Polio Triples National Toll

The 1952 March of Dimes - now in its third week - must supply the National Foundation for Infantile Paralysis with funds to carry on the fight against polio in the professional training classroom - as well as in the hospital ward and research laboratory.

Tripled polio - - -

But the - - -

For research - - -

March of Dimes funds - - -

Additional funds - - -

Work like this - - -

The Walrus

Vol. 2 No. 8 page 1 Feb. 20, 1953

Pupil Make Sacrifices - 'That Others May Walk'

by Cordelia Torkelson

Today a happy child is is full of energy and a zest for living - tomorrow the same child, smitten with polio and fearing the possibility of being crippled for life. It is not a pleasant thought, but one only too true. The dread disease is no respector of persons. It strikes quickly and unexpectedly. The only way it can be squelched is with dimes and dollars to be used for scientific research and for care of the stricken.

When one's favorite playmate or best buddy is hospitalized for weeks or perhaps months, and returns with braces and crutches, then one recognizes the horror of the disease. Thus it is with the children of the Provo School. To each of them polio has become a personal enemy and they have "dug down deep" to conquer it. They have contributed the sum of $347.00 to the March of Dimes. This amount didn't come out of Father's pocket. Father's contribution had been made previously - rather it meant baby sitting, washing cars, shoveling snow and dozens of other duties. It also meant giving up movies, malts and ice cream sodas.

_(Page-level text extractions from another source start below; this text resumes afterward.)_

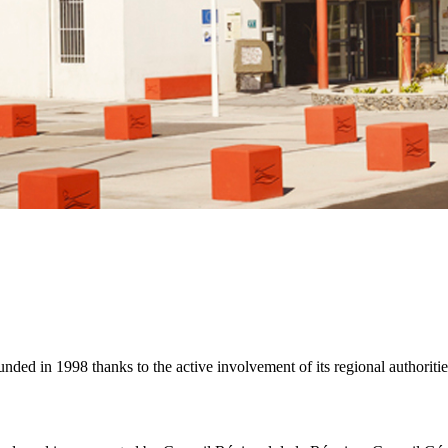
unded in 1998 thanks to the active involvement of its regional authoritie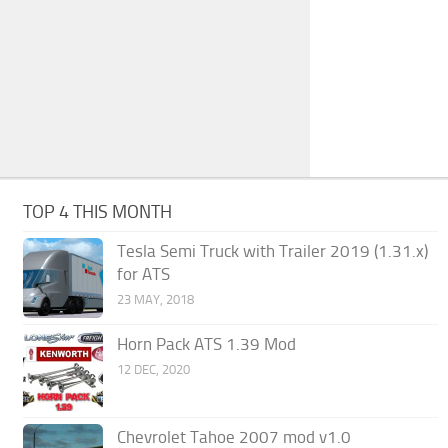
TOP 4 THIS MONTH
Tesla Semi Truck with Trailer 2019 (1.31.x)
for ATS
23 MAY, 2018
Horn Pack ATS 1.39 Mod
12 DEC, 2020
Chevrolet Tahoe 2007 mod v1.0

It was a great effort and sacrifice, but these pupils of the Provo School can feel they have done their part "that others may walk."

March of Dimes 1953

Pictured above are five youngsters, pupils at Provo School,
who learned about polio the hard way - they had it! Stricken last year,
Richard Gilpin, Virginia Schock, Richard Montanile, James Boltz
and Carol Joslin, high school student, have now fully recovered.
During the March of Dimes drive, children a the school contributed
$347.00, according to Christina Hajek, the grade school principal.
With each five dollars collected, a new ball was given the seal
and cat, shown in the background, to "play with". One hundred dollars
of the fund was earmarked as a contribution to the West River
Crippled Children's Hospital at Hot Springs, to help pay for the
new "Rocking Bed" for polio patients, which was recently installed.

The Walrus

Vol. 5 No. 8 page 1 Feb. 21, 1957

March Of Dimes Drive In Provo School Nets $172

The Provo Schools March of Dimes Drive is over. The entire student body contributed a total of $172,00.

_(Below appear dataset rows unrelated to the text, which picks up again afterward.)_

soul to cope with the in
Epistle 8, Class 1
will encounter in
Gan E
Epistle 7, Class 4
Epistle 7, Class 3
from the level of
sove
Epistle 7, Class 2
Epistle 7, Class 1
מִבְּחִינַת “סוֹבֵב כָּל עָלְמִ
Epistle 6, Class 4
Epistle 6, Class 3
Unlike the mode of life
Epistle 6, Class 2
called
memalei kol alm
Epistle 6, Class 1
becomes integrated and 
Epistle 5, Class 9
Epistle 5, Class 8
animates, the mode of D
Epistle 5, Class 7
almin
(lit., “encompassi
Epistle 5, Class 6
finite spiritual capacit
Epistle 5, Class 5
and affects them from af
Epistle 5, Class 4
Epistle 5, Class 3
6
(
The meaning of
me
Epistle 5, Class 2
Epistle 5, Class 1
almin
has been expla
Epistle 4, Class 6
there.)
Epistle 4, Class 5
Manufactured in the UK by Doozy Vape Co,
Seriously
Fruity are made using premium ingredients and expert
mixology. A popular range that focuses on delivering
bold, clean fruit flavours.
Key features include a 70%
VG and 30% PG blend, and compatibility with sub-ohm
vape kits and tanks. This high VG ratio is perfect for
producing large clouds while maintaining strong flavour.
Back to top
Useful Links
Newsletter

We always terminate our drive with a special "Valentine Day" contribution. The students mount these contributions on a large red heart placed in their room by Miss Christina M. Hajek, elementary prinicipal. These are collected on February 14 and placed on the thermometer in the high school auditorium.

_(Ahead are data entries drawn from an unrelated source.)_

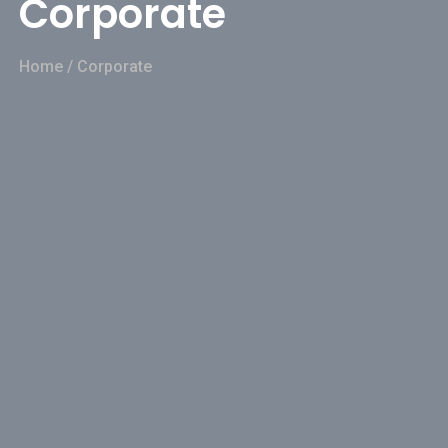
Corporate
Home
/
Corporate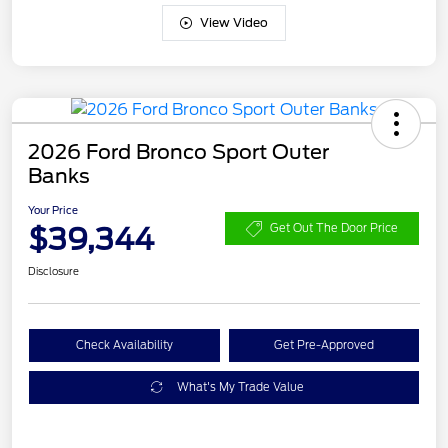
View Video
2026 Ford Bronco Sport Outer
Banks
Your Price
$39,344
Get Out The Door Price
Disclosure
Check Availability
Get Pre-Approved
What's My Trade Value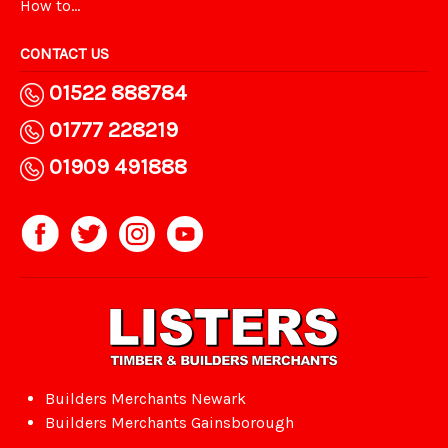
How to...
CONTACT US
01522 888784
01777 228219
01909 491888
Builders Merchants Newark
Builders Merchants Gainsborough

This year the thermometer was designed by Jerry Worthley, eighth grade student. It featured a playground with children on crutches watching boys and girls at play with the caption - "Help them into the game." Each time the fund came up with $10.00 another healthy child was placed onto the playground.

Our contribution goes directly to the West River Crippled Childrens Hospital for the purchase of some definite piece of equipment the hospital can use.

In previous years we have contributed toward the purchase of the rocking bed, a child's respirator, bedside stands for the childrens rooms and equipment for the dining room.